Not only consultation papers, other recent TRAI directions “point to a pattern of discrimination against mobile operators”, the COAI added. It points out to some specific consultations and directions issued by TRAI; it said these papers and direction “either promote or discriminate between existing and new players…the consultations papers appear to be distorting the level-playing field…and are regressive in nature.”
On Cellular termination charges for VoIP
In a consultation released last week, TRAI asked whether the Calling-Party-Pays (CPP), applicable to telecom services, should continue for VoIP/VoLTE services as well. This was asked in context of Whatsapp and Skype calls, wherein both the users receiving and making the call already pay for data usage. The regulator also pointed out that several telcos have built networks using 4G LTE standards, while few were looking to host voice calls entirely on VoLTE technology.
However, the COAI refers to VoIP and Internet Telephony services as “niche and largely unknown”, while stating that TRAI is looking to regulate these without setting the routing and numbering framework.
“The Industry is unable to comprehend this urgency when contrasted with the fact that TRAI itself has chosen not to regulate the prices of other niche services such as HD channels, Toll Free Services, International Calling Cards etc, which either continue to be on forbearance for several years till they mature, or have failed to take off,” added COAI in the statement.

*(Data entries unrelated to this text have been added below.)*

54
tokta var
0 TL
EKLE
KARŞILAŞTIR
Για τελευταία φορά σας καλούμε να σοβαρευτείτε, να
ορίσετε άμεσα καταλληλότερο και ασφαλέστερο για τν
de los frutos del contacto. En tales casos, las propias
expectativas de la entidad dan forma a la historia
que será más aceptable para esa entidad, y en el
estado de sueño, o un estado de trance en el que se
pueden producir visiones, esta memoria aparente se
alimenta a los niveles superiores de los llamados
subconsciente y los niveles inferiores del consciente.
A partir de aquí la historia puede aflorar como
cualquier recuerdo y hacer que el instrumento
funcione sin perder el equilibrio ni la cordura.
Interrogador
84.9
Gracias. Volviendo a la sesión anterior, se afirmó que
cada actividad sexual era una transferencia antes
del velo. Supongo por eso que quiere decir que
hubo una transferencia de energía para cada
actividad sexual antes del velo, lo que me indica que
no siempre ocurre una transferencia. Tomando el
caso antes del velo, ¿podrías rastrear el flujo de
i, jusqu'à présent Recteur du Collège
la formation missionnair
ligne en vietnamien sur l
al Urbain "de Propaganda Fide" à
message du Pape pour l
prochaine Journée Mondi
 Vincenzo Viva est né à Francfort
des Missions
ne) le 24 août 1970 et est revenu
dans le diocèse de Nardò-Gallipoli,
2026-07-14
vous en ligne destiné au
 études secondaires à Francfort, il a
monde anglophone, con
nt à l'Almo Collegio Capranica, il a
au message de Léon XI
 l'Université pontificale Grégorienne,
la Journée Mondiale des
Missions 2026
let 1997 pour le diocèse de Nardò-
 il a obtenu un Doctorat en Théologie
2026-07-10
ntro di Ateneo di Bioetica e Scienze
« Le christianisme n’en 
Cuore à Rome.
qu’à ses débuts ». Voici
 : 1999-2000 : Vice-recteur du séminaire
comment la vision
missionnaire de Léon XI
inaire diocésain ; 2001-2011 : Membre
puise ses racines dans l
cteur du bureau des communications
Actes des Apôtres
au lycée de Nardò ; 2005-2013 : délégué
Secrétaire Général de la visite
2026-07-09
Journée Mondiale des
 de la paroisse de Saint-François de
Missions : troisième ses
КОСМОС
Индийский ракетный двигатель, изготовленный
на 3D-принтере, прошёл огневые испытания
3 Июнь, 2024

Last year, while revising termination charges, TRAI said that the next review would take place in 2017-18, according to COAI. But the regulator issued the consultation before this timeline and this according to the lobby body “hurts financial and operational viability of existing operators, as fixing of termination charges is a matter of sub-judice in various courts of law.”
On call drop regulations
Last week, TRAI proposed fining telecom operators based on the degree of non-compliance to Quality of Service (QoS) standards, or “on the basis of how bad” a telco performed rather than just fining them for an instance of non-compliance. It also suggested BTS-wise, district-wise or locality level monitoring of QoS standards, so that end consumers can take informed decisions, after reviewing quality of service provided by a telco in their locality.
Note that this consultation was issued after the Supreme Court struck down TRAI’s direction of Re 1 per call drop as compensation for consumers, effectively leaving end consumer without any reimbursement for bad quality service.
However, COAI has termed the ‘Re 1 per call drop’ for compensation as “a draconian measure” meant to “foster perceptions” on the call drop issue. If the compensation structure would have come in place, it would have benefit existing mobile operators, “in order to perhaps favor new players with empty data networks,” added the lobby body.
On setting block sizes for 2300 MHz spectrum
The lobby association further pointed out to TRAI’s decision to reduce block sizes of the 2300MHz band spectrum from 20 MHz to 10 MHZ as “unprecedented” and ‘biased’. COAI alleged that this move was meant to facilitate existing BWA spectrum holders who otherwise would have acquired spectrum beyond the band’s cap of 30MHz.